Start of RECORDED DATA

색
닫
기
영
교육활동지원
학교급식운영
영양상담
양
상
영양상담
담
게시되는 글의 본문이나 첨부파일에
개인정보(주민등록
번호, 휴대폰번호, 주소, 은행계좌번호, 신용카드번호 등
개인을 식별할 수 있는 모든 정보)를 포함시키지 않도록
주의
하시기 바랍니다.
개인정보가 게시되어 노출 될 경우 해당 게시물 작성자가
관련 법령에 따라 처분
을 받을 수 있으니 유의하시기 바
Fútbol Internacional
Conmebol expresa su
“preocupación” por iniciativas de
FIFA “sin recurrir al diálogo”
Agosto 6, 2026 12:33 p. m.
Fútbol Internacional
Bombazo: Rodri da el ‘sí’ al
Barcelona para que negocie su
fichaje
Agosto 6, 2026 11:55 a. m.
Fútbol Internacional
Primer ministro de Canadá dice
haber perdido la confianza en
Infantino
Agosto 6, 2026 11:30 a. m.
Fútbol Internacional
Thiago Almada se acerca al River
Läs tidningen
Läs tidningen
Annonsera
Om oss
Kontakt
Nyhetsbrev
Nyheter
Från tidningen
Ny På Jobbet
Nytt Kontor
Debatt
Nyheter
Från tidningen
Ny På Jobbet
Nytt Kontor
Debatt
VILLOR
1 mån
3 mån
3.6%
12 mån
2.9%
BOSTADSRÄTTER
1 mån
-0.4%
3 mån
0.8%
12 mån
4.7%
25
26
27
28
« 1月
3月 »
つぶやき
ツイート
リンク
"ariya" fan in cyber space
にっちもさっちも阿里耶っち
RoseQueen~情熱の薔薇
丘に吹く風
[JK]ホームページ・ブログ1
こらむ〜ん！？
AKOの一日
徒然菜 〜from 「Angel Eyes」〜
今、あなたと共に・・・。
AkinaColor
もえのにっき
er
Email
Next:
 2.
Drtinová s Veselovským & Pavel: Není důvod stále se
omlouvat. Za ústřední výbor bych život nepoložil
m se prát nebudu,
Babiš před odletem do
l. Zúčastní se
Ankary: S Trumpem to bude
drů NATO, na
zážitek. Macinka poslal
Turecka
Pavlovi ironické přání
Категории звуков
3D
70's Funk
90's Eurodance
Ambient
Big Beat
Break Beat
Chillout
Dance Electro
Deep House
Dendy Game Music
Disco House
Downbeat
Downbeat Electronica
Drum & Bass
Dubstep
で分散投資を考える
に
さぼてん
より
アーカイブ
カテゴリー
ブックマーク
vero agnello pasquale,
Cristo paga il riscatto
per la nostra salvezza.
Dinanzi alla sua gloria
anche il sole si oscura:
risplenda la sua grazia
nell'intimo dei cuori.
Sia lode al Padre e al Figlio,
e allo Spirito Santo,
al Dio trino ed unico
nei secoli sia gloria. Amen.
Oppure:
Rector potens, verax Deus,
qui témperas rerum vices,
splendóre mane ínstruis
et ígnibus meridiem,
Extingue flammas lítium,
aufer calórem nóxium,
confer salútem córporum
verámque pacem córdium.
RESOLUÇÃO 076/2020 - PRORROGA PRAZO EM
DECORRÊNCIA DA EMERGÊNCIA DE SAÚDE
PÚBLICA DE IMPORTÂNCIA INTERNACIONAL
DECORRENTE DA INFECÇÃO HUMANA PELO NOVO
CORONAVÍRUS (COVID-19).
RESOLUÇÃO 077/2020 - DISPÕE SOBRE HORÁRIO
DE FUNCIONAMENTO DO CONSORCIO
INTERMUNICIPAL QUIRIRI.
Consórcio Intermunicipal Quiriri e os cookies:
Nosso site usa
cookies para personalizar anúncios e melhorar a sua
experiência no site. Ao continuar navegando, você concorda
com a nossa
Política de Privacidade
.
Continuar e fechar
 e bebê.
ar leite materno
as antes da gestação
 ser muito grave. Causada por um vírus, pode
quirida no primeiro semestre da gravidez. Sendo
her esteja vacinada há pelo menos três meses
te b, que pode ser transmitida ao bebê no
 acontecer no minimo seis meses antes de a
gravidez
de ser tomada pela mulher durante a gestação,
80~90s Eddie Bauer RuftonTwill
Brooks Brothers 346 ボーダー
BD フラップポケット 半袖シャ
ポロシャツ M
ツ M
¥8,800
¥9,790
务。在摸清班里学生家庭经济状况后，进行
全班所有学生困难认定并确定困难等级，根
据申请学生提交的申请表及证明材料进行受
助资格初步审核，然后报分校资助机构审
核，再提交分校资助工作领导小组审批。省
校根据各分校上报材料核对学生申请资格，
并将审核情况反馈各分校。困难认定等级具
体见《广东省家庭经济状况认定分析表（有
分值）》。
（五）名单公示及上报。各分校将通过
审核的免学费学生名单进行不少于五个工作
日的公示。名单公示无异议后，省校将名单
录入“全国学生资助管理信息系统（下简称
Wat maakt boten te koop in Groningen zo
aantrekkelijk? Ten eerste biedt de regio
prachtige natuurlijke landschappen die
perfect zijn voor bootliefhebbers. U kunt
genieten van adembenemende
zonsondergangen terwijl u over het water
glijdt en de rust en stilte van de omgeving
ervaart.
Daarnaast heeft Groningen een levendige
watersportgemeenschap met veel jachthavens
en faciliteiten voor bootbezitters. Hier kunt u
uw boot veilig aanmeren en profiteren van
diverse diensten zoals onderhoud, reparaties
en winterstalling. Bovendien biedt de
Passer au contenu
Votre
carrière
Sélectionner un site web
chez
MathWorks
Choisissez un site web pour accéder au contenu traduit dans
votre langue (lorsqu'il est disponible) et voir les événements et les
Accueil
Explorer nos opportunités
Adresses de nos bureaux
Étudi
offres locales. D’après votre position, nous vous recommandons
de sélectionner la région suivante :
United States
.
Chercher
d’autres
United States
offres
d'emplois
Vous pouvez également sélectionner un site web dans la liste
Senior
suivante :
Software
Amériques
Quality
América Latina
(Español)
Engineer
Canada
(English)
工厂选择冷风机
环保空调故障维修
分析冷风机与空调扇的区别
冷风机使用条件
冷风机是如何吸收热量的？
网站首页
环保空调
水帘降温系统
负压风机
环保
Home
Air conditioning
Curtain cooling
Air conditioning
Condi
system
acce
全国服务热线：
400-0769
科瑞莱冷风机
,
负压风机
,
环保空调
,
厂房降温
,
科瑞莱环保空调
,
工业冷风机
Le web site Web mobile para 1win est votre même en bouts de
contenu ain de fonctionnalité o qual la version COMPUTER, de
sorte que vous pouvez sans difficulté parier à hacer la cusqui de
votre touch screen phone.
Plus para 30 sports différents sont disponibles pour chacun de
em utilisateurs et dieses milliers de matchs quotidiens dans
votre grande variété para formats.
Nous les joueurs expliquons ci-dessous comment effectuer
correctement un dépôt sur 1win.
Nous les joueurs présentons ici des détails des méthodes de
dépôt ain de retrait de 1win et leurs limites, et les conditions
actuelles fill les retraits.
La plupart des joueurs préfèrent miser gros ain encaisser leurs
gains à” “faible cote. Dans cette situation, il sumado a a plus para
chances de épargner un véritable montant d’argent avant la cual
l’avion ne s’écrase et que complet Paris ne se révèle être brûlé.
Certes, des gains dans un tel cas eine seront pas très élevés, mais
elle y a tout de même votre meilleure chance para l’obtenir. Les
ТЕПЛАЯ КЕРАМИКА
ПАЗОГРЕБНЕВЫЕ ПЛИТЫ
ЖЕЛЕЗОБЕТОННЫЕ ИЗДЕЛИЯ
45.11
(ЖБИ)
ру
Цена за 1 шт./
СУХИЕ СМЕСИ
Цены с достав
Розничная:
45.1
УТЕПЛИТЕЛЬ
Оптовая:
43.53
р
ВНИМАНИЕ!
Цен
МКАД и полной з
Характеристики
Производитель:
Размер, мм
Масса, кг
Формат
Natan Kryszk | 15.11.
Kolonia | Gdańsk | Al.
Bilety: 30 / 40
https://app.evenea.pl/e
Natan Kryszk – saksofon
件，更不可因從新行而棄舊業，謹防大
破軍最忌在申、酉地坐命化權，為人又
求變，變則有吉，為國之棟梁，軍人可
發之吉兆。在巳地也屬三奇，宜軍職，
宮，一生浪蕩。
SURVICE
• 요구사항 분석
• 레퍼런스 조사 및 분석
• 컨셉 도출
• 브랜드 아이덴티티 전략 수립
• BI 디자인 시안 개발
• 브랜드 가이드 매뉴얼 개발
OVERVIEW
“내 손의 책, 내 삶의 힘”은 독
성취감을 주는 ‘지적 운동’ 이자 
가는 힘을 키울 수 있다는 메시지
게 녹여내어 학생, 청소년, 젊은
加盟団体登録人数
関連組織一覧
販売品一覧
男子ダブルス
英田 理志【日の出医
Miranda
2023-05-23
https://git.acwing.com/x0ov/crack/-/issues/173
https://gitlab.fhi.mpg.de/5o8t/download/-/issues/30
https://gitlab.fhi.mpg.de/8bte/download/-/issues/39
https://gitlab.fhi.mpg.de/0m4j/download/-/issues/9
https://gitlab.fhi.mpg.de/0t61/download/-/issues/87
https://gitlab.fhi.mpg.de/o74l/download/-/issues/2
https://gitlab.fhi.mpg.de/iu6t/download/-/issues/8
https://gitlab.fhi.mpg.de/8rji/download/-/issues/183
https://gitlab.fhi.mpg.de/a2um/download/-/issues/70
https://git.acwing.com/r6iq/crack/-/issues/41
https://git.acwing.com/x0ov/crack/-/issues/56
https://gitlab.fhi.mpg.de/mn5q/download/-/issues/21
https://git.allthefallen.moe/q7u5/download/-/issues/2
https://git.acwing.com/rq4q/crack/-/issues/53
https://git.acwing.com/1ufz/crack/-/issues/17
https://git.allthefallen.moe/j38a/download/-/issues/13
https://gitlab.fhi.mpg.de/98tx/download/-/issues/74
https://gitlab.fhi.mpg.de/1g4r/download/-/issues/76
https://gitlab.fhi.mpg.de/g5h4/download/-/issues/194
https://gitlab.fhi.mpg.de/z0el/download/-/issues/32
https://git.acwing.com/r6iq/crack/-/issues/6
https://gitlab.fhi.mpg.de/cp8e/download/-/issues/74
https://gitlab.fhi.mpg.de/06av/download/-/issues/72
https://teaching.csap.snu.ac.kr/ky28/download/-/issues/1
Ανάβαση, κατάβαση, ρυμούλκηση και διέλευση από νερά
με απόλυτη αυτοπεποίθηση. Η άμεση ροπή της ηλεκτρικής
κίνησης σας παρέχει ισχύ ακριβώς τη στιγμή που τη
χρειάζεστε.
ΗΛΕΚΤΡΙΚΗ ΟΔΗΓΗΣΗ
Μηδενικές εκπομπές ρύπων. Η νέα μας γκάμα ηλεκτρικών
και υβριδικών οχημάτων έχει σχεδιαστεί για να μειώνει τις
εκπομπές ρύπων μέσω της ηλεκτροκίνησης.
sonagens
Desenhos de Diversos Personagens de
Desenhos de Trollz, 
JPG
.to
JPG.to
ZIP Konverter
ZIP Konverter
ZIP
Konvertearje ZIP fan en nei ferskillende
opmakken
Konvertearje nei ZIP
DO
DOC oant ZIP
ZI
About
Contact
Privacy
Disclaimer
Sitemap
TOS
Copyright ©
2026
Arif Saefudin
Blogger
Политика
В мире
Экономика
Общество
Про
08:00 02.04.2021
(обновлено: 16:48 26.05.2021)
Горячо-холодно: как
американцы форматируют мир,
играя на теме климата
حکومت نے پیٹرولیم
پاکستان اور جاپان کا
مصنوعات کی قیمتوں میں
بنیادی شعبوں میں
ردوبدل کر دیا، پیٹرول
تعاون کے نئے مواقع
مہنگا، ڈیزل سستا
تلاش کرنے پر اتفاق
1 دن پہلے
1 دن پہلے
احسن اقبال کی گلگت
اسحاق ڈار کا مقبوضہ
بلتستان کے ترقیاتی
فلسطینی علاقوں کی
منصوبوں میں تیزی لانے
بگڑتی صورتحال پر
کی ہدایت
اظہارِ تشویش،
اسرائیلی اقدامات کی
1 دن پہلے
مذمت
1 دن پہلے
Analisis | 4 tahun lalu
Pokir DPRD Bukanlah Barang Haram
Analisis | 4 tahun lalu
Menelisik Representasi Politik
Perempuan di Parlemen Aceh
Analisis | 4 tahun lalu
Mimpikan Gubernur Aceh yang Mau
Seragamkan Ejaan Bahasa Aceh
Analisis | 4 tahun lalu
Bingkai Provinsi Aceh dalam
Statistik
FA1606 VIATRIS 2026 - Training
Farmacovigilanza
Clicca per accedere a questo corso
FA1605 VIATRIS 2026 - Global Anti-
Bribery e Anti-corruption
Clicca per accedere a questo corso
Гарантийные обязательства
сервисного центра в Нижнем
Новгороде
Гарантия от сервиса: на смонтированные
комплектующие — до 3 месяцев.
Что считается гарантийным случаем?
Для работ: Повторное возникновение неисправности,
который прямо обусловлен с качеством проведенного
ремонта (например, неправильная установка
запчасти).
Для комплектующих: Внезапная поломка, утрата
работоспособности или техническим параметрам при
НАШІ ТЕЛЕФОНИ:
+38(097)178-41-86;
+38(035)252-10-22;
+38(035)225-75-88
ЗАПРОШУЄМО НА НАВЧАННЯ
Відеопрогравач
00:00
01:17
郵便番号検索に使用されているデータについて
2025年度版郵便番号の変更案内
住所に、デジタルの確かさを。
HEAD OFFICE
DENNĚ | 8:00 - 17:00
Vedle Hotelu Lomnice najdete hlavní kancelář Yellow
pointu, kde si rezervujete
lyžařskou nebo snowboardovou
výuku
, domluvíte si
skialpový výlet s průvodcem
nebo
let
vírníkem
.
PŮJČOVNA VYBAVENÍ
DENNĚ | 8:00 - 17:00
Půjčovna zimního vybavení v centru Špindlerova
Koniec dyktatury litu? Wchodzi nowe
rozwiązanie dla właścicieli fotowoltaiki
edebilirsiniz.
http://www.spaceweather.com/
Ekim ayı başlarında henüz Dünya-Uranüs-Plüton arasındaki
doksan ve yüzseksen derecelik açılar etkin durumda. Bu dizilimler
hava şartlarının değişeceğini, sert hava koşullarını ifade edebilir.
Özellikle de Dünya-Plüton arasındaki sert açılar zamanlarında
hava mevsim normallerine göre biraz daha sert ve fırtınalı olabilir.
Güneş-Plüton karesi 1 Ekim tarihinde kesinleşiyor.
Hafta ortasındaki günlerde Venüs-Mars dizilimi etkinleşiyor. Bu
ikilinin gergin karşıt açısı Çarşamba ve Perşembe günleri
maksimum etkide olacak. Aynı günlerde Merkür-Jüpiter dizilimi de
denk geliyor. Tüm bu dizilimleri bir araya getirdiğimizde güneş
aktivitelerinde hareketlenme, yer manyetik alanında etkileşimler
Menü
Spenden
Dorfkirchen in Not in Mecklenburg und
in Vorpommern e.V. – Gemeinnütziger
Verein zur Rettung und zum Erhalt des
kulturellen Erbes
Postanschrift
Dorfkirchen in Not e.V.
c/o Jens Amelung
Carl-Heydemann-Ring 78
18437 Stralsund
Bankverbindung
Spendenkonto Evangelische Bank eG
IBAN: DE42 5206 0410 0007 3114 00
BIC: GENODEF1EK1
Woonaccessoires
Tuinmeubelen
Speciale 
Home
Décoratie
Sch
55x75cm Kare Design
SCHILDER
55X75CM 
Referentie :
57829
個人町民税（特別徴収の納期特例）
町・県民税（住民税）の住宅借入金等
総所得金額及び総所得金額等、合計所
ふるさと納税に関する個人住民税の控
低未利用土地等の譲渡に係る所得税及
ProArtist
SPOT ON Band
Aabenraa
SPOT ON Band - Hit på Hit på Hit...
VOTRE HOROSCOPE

End of RECORDED DATA

THE TASK:
The answer is the lines above between the line holding "Le web site" and the line holding "votre touch screen phone.", inclusive, each written out exactly, and no others.

ANSWER FOR THIS EXERCISE:
Le web site Web mobile para 1win est votre même en bouts de
contenu ain de fonctionnalité o qual la version COMPUTER, de
sorte que vous pouvez sans difficulté parier à hacer la cusqui de
votre touch screen phone.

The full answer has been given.